February 18, 2005 in Features

So, is Omarosa calling the kettle prejudiced?

The Spokesman-Review
 
The Spokesman-Review photo

Omarosa
(Full-size photo)

FORMER “APPRENTICE” CONTESTANT Omarosa Manigault-Stallworth is slamming the NBC reality show for stereotyping her and other black contestants.

“Once you start looking at how all the black men are lazy and laid-back and nonassertive and nonaggressive and all the black women are quite the opposite, I think there is a pattern,” she says.

Her comments came at a press conference promoting another reality show, “Fear Factor,” in which she’ll appear on Monday.

“What African-American man have we shown to be lazy?” replied “Apprentice” producer Mark Burnett. “None of them. Kwame almost won the whole thing.”

Kwame Jackson was the runner-up in the show’s first season. In the second season, the only black male contestant was among the final four.

Burnett advised Omarosa to “take responsibility for your own behavior and stop disparaging other African-Americans.”

C’mon, KFC – chicken?

Rap mogul and activist Russell Simmons has joined the Rev. Al Sharpton and Pamela Anderson in protesting how Kentucky Fried Chicken treats its poultry.

Simmons reportedly has filmed an ad “showing some of the very worst abuses chickens undergo,” and is threatening to release it and call for a boycott if KFC does not mend its “grossly inhumane” slaughter practices.

A KFC spokesman says the company keeps to “the same standards that all our competitors use to insure humane treatment around the country.”

Hello, Phat Joe

Rapper Fat Joe says an Oprah Winfrey episode on weight loss led him to drop 80 pounds, thanks to a strict low-carb diet and exercise with a personal trainer.

“Being Puerto Rican and not being able to eat rice and beans – it’s hard,” says the former 370-pounder.

Oh, who gives a rip?

Irish singer Sinead O’Connor is returning to music after two years of retirement – but not the pop scene.

“I want to at least aim my records at a more spiritualized market,” she says, adding: “Religious songs with bad words, that’s the best way I could describe it.”

O’Connor is infamous for tearing up a picture of Pope John Paul II on “Saturday Night Live” in 1992.

George goes down for the count

Meanwhile, British ‘80s pop fixture George Michael is hanging it up.

Says he: “I don’t really think that there is anyone in the modern pop business who I feel I want to spar with.”

Isn’t it patriotic – don’t cha think?

Canadian singer Alanis Morrisette has officially been sworn in as a U.S. citizen.
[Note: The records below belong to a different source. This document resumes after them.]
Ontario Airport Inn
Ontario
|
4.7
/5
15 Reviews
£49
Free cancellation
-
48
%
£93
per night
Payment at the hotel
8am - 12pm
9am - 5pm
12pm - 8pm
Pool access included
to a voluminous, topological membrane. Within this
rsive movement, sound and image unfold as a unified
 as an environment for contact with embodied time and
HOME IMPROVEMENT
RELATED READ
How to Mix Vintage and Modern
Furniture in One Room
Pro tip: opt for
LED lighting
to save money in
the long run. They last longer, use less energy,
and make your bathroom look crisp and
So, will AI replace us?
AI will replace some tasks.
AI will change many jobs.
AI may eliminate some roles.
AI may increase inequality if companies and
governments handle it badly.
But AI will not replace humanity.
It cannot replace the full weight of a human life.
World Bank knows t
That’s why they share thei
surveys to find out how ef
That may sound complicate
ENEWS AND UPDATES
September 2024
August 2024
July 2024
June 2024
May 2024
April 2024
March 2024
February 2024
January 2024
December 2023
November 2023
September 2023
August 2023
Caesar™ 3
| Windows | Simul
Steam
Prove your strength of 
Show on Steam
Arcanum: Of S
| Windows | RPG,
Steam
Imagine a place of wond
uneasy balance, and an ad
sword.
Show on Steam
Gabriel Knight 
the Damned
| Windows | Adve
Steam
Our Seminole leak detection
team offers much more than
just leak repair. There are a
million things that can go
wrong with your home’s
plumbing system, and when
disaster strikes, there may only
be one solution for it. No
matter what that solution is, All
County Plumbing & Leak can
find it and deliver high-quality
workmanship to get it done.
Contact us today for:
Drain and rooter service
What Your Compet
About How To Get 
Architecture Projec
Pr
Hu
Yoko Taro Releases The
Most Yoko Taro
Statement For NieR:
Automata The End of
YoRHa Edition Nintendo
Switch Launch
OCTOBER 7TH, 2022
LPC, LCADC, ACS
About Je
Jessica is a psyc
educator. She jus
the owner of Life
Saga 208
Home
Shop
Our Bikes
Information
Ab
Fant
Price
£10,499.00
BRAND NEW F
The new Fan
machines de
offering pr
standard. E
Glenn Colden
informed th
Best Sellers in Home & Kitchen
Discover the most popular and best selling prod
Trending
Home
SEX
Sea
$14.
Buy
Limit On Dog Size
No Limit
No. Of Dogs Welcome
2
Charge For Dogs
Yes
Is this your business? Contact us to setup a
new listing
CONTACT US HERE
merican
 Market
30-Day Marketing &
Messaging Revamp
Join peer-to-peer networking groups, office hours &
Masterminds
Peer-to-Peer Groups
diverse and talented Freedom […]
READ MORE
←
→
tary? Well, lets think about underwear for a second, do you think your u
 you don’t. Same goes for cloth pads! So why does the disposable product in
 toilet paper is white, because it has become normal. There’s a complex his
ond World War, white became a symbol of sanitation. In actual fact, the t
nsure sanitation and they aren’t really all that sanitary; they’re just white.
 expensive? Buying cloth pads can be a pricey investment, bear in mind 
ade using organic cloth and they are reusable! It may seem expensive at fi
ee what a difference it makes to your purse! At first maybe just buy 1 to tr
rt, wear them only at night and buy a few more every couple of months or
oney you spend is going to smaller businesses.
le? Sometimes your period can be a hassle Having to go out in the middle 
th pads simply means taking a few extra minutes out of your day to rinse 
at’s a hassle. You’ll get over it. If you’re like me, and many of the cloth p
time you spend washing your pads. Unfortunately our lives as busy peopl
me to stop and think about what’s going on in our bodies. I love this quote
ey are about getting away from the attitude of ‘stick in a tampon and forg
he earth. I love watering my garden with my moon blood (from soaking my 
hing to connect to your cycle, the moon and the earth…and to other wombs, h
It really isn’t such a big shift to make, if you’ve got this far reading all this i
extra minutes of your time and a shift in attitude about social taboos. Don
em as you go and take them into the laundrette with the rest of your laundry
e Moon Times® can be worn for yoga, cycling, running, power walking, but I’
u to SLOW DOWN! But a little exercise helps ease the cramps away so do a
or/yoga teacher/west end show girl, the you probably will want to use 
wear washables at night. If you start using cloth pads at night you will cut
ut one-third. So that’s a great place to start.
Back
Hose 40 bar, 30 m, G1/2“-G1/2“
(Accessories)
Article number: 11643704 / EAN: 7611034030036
“America has been really great to me and I have felt welcomed since the day I came here,” says the “Ironic” singer, who will maintain dual citizenship.

No boa for Pink

This just in: The planned Janis Joplin biopic starring Pink, reported here Wednesday, has been called off.

The birthday bunch

Actor Jack Palance is 84. Actor George Kennedy is 80. Author Toni Morrison is 74. Movie director Milos Forman is 73. Artist/singer Yoko Ono is 72. Actress Cybill Shepherd is 55. Singer Juice Newton is 53. Actor John Travolta is 51. Game show hostess Vanna White (“Wheel of Fortune”) is 48. Actress Greta Scacchi is 45. Actor Matt Dillon is 41. Rapper Dr. Dre is 40. Actress Molly Ringwald is 37. Actor Tyrone Burton (“The Parent ‘Hood”) is 26.